══ Material to process ══
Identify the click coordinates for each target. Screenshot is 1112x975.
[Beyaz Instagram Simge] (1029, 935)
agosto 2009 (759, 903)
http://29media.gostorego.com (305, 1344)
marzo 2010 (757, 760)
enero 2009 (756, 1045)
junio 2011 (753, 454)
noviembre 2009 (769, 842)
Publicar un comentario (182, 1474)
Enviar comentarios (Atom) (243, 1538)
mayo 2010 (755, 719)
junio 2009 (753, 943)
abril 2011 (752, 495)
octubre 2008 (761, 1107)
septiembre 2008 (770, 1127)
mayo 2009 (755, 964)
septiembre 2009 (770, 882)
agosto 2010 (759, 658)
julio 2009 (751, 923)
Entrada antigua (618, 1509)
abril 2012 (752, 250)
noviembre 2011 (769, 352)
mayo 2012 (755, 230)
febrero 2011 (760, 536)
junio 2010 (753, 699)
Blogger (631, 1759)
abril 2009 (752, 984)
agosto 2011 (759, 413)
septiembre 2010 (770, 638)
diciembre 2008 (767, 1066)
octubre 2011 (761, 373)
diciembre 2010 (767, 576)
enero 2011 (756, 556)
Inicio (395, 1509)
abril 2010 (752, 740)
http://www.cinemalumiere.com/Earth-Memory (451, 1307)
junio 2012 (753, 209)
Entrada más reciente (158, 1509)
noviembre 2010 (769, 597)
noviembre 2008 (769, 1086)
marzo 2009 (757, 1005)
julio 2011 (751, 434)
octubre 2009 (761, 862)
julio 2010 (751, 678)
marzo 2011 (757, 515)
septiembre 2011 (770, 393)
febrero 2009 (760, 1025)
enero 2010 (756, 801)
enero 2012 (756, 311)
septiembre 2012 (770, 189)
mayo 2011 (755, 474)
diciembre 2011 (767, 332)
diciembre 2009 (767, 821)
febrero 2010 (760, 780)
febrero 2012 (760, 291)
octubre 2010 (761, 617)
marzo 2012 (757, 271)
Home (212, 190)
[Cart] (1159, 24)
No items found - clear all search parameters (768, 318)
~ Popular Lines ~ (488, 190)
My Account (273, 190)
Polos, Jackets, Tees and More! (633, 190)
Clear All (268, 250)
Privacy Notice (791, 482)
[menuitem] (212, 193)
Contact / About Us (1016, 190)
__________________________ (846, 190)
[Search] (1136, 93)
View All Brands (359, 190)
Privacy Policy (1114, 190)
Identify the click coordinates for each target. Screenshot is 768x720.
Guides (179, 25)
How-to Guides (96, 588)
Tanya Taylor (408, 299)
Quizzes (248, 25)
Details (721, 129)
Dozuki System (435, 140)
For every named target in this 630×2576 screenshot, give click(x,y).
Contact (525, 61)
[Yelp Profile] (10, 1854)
═══
Work instructions:
In the listing above, find the line with "septiembre 2009 (770, 882)" and the line with "http://www.cinemalumiere.com/Earth-Memory (451, 1307)". Output those two lines and every line between them, exactly as written.

Response area:
septiembre 2009 (770, 882)
agosto 2010 (759, 658)
julio 2009 (751, 923)
Entrada antigua (618, 1509)
abril 2012 (752, 250)
noviembre 2011 (769, 352)
mayo 2012 (755, 230)
febrero 2011 (760, 536)
junio 2010 (753, 699)
Blogger (631, 1759)
abril 2009 (752, 984)
agosto 2011 (759, 413)
septiembre 2010 (770, 638)
diciembre 2008 (767, 1066)
octubre 2011 (761, 373)
diciembre 2010 (767, 576)
enero 2011 (756, 556)
Inicio (395, 1509)
abril 2010 (752, 740)
http://www.cinemalumiere.com/Earth-Memory (451, 1307)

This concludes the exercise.